- ASSIGNED TASK -
Go line by line through the data below, counting each one that has "Verses", and give the final count only.

Records from a collection:

------------------------------------------------------------------------

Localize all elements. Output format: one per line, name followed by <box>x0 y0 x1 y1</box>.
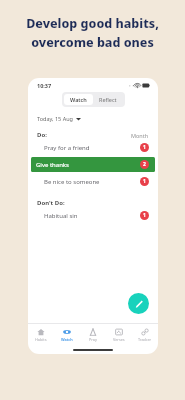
staticText: Pray <box>89 337 97 342</box>
button[interactable]: Tracker <box>132 324 158 345</box>
staticText: Verses <box>113 337 125 342</box>
staticText: overcome bad ones <box>31 34 154 51</box>
button[interactable]: Today, 15 Aug <box>28 114 158 123</box>
staticText: Month <box>131 132 149 139</box>
button[interactable]: Verses <box>106 324 132 345</box>
staticText: Watch <box>61 337 73 342</box>
staticText: Tracker <box>138 337 152 342</box>
staticText: Pray for a friend <box>44 144 90 152</box>
staticText: 1 <box>143 144 146 151</box>
staticText: Don't Do: <box>37 199 65 207</box>
button[interactable]: Watch <box>54 324 80 345</box>
button[interactable]: Give thanks <box>31 157 155 172</box>
staticText: 10:37 <box>37 82 52 89</box>
staticText: Reflect <box>99 96 117 103</box>
button[interactable]: Habitual sin <box>28 208 158 223</box>
staticText: 1 <box>143 178 146 185</box>
button[interactable]: Reflect <box>93 94 123 105</box>
button[interactable]: Pray <box>80 324 106 345</box>
staticText: Develop good habits, <box>26 15 159 32</box>
staticText: Today, 15 Aug <box>37 115 73 122</box>
button[interactable]: Pray for a friend <box>28 140 158 155</box>
staticText: 2 <box>143 161 146 168</box>
staticText: Be nice to someone <box>44 178 100 186</box>
staticText: Give thanks <box>36 161 69 169</box>
button[interactable]: Watch <box>64 94 93 105</box>
button[interactable]: Habits <box>28 324 54 345</box>
staticText: Do: <box>37 131 47 139</box>
staticText: Habitual sin <box>44 212 78 220</box>
staticText: Habits <box>35 337 47 342</box>
staticText: Watch <box>70 96 87 103</box>
button[interactable]: Be nice to someone <box>28 174 158 189</box>
button[interactable]: Add entry <box>128 293 149 314</box>
staticText: 1 <box>143 212 146 219</box>
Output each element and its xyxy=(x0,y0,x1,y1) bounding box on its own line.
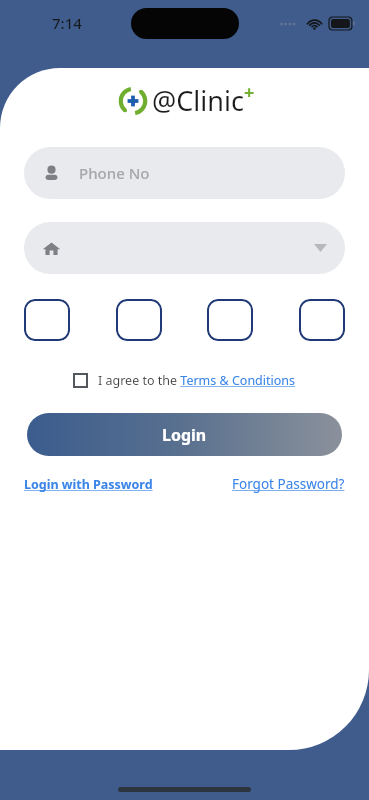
staticText: Login xyxy=(162,424,207,446)
button[interactable]: OTP digit xyxy=(24,299,70,341)
staticText: + xyxy=(244,80,255,105)
staticText: @Clinic xyxy=(152,82,244,119)
staticText: 7:14 xyxy=(52,13,82,33)
button[interactable]: OTP digit xyxy=(116,299,162,341)
staticText: Forgot Password? xyxy=(232,475,345,493)
staticText: Login with Password xyxy=(24,476,153,493)
staticText: Phone No xyxy=(79,163,150,183)
button[interactable]: OTP digit xyxy=(207,299,253,341)
button[interactable]: Login with Password xyxy=(22,474,155,495)
button[interactable]: OTP digit xyxy=(299,299,345,341)
button[interactable]: I agree to the Terms & Conditions xyxy=(0,370,369,391)
staticText: I agree to the Terms & Conditions xyxy=(98,372,296,389)
button[interactable]: Forgot Password? xyxy=(230,473,347,495)
button[interactable]: Login xyxy=(27,413,342,456)
button[interactable]: Select clinic xyxy=(24,222,345,274)
button[interactable]: Phone No xyxy=(24,147,345,199)
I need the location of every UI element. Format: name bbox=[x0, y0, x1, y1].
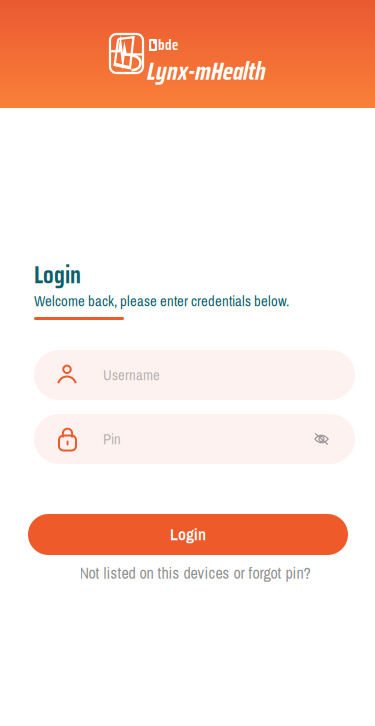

------------------------------------------------------------------------

- RESULT OF THIS EXERCISE -
2